The IDEAS line supports early-stage technological concepts at Technology Readiness Levels (TRL) 1–2, helping them evolve into initial proof-of-concept demonstrations (TRL 3). Spascat was selected with project I-4.75 “GAROTES”, in which the theoretical feasibility of a network of IoT buoys was explored to be combined with Earth Observation data in order to continuously obtain bathymetry in the surrounding areas of the Port of Barcelona. The objective was to validate the technical feasibility and demonstrate readiness for the next stages of innovation over a six-month period.

The proposed concept is a multi-domain system that combines satellite data with local depth measurements provided by buoys equipped with depth sensors, GNSS Galileo positioning, and IoT communications. This combination would allow calibration of Satellite Derived Bathymetry (SDB) models and the generation of depth maps with higher spatial and temporal resolution than traditional bathymetric survey campaigns.

To demonstrate the scientific feasibility of the concept within the framework of the IDEAS programme, the work was structured into three main phases. First, the necessary data were collected and prepared, including historical bathymetry datasets from the Port of Barcelona as well as additional datasets from coastal areas of the Barcelona Metropolitan Area (AMB).
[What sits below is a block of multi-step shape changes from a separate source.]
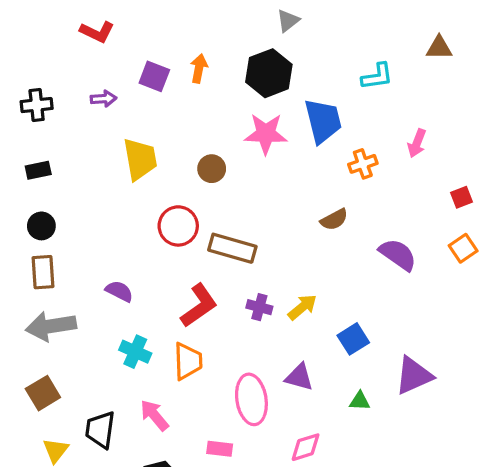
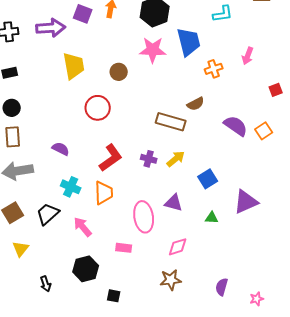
purple arrow: (103, 99) -> (51, 28), size x1.8
brown rectangle: (232, 248) -> (171, 122), moved
orange square: (463, 248) -> (264, 131), moved
black trapezoid: (100, 430) -> (48, 214), moved, turned 40

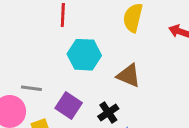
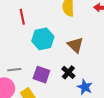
brown triangle: (129, 76) -> (75, 45), turned 36

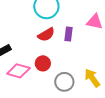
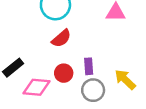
purple rectangle: (69, 34) -> (89, 66), moved

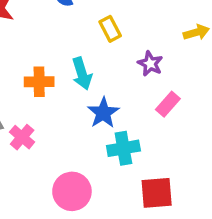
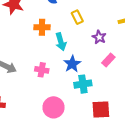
orange cross: (39, 82) -> (42, 27), moved
pink cross: (22, 137) -> (42, 70), moved, turned -32

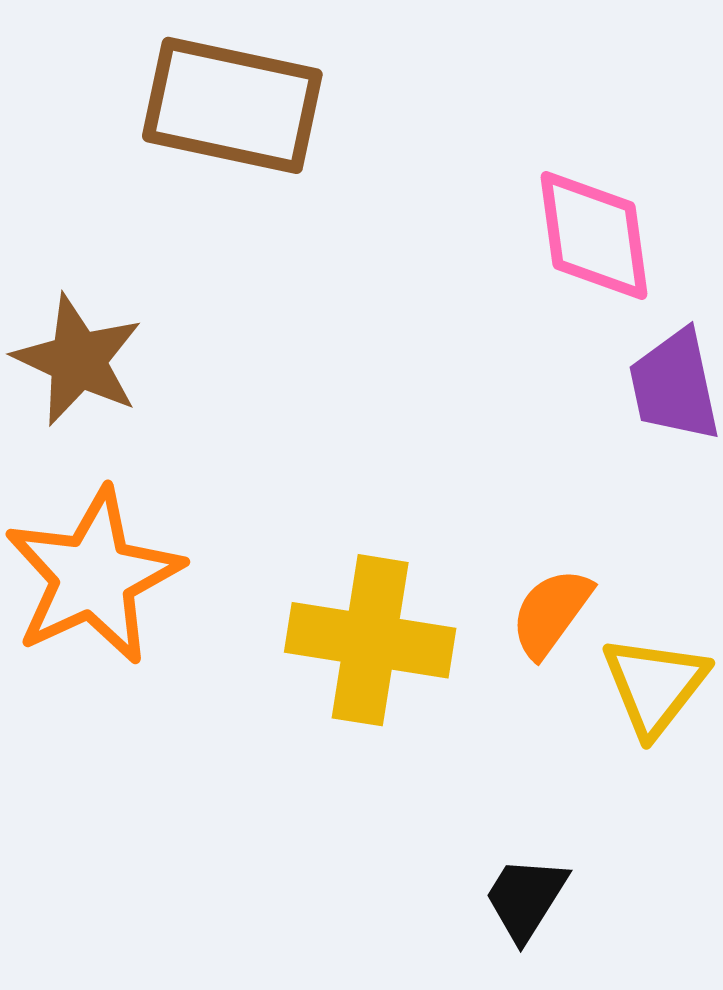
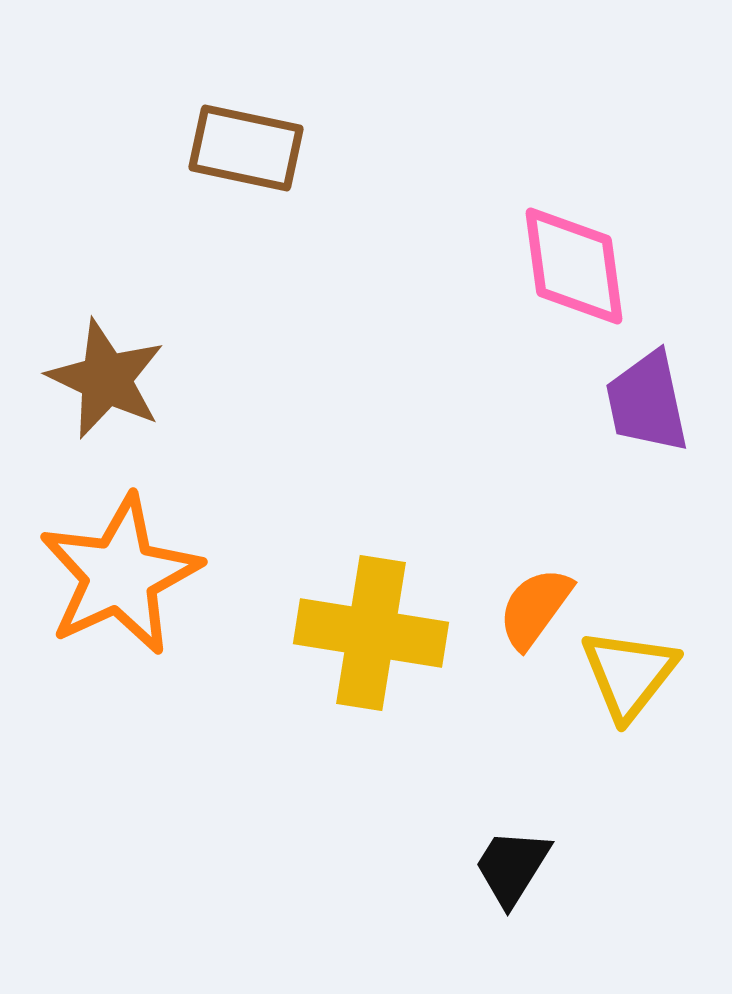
brown rectangle: (232, 105) -> (246, 148), size x0.7

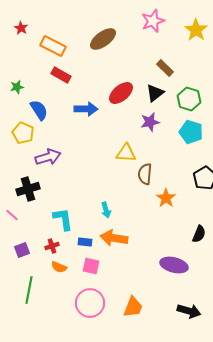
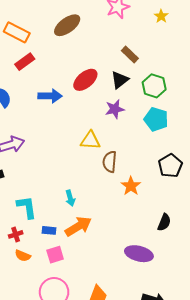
yellow star: (196, 30) -> (161, 16), size x0.6
red rectangle: (61, 75) -> (25, 62), turned -66
orange arrow: (114, 238) -> (78, 226), turned 140
pink square: (91, 266) -> (55, 255), turned -30

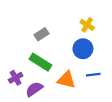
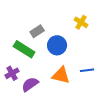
blue circle: (83, 49) -> (57, 45), moved
green rectangle: (40, 62) -> (24, 49), moved

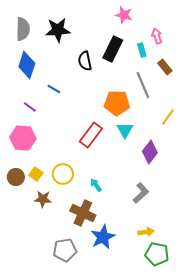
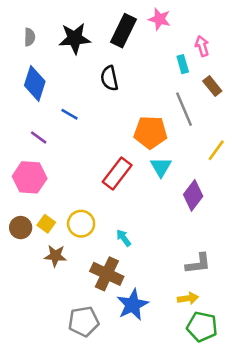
gray semicircle: (23, 29) -> (30, 37), size x0.6
black rectangle: (113, 49) -> (124, 31), moved
gray L-shape: (141, 193) -> (198, 264), moved, turned 35

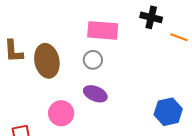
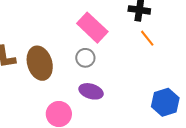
pink rectangle: (103, 30) -> (92, 28), turned 44
orange line: (179, 37) -> (147, 38), moved, turned 36

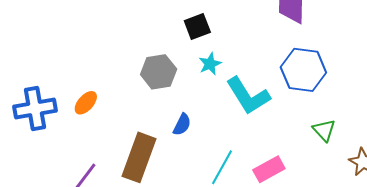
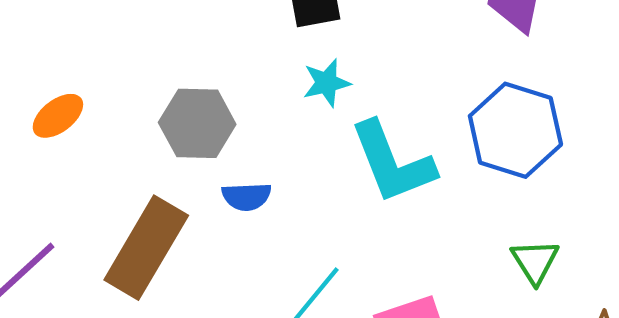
gray hexagon: (159, 72) -> (197, 123), moved
blue semicircle: (182, 125) -> (247, 197), turned 50

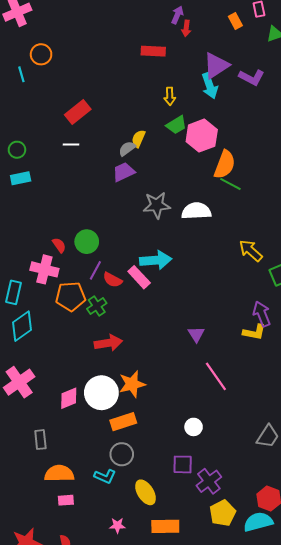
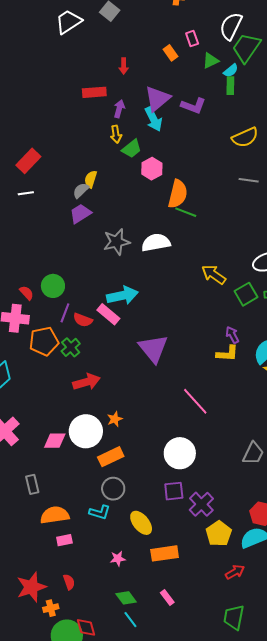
purple arrow: (177, 15) -> (119, 109), moved
green trapezoid: (176, 125) -> (132, 149), moved
pink hexagon: (202, 136) -> (152, 169), size x0.7
purple arrow: (262, 314) -> (232, 335), size x0.7
purple triangle: (196, 334) -> (153, 348), moved, size x1.8
orange star: (132, 384) -> (115, 419), size x0.6
pink diamond: (69, 398) -> (55, 441), turned 30
white circle: (194, 427) -> (180, 453), size x1.8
In a second phase, Sentinel-2 satellite imagery from the European Copernicus programme was processed, selecting images coincident with the dates of the bathymetric campaigns. From these images, the main spectral bands and several derived indices commonly used in depth estimation were extracted. This dataset was then used to develop and compare different satellite-derived bathymetry models, including both empirical models based on spectral relationships and machine learning (ML) models capable of capturing non-linear relationships between reflectance and water depth.

Finally, during the validation phase, different buoy deployment scenarios were simulated to determine the minimum number of calibration points required to maintain reliable bathymetry estimates. This simulation used the real bathymetry datasets as “ground truth”, selecting subsets of points representing potential buoy locations and evaluating to what extent they allowed reconstruction of the original depth map.

The proof-of-concept results indicate that the developed models perform well at depths of up to approximately −15 m, which corresponds to the range where satellite-derived bathymetry is generally reliable. In deeper areas or zones with very steep slopes (such as some parts of the port), accuracy decreases, mainly due to the spatial resolution of the available satellite imagery. It was also observed that model performance improves significantly when a sufficient number of calibration points distributed across the depth range of interest is available.

The study estimates that, using buoys with an operational radius of approximately 20–25 m, it would be possible to achieve calibration coverage of around 1.5% of the area of interest, corresponding to a density of approximately 8 to 12 buoys per km², provided they are homogeneously distributed. These results indicate that the GAROTES concept is technically feasible and can provide a solid basis for the continuous generation of bathymetric maps through the fusion of satellite data and in-situ sensors.

With this proof of concept, a Technology Readiness Level of TRL 3 has been achieved, corresponding to analytical and experimental validation of the key system functions. The next steps will involve the development and deployment of real IoT buoy prototypes in controlled maritime environments, with the objective of experimentally validating the system’s performance and progressing towards subsequent stages of technological development.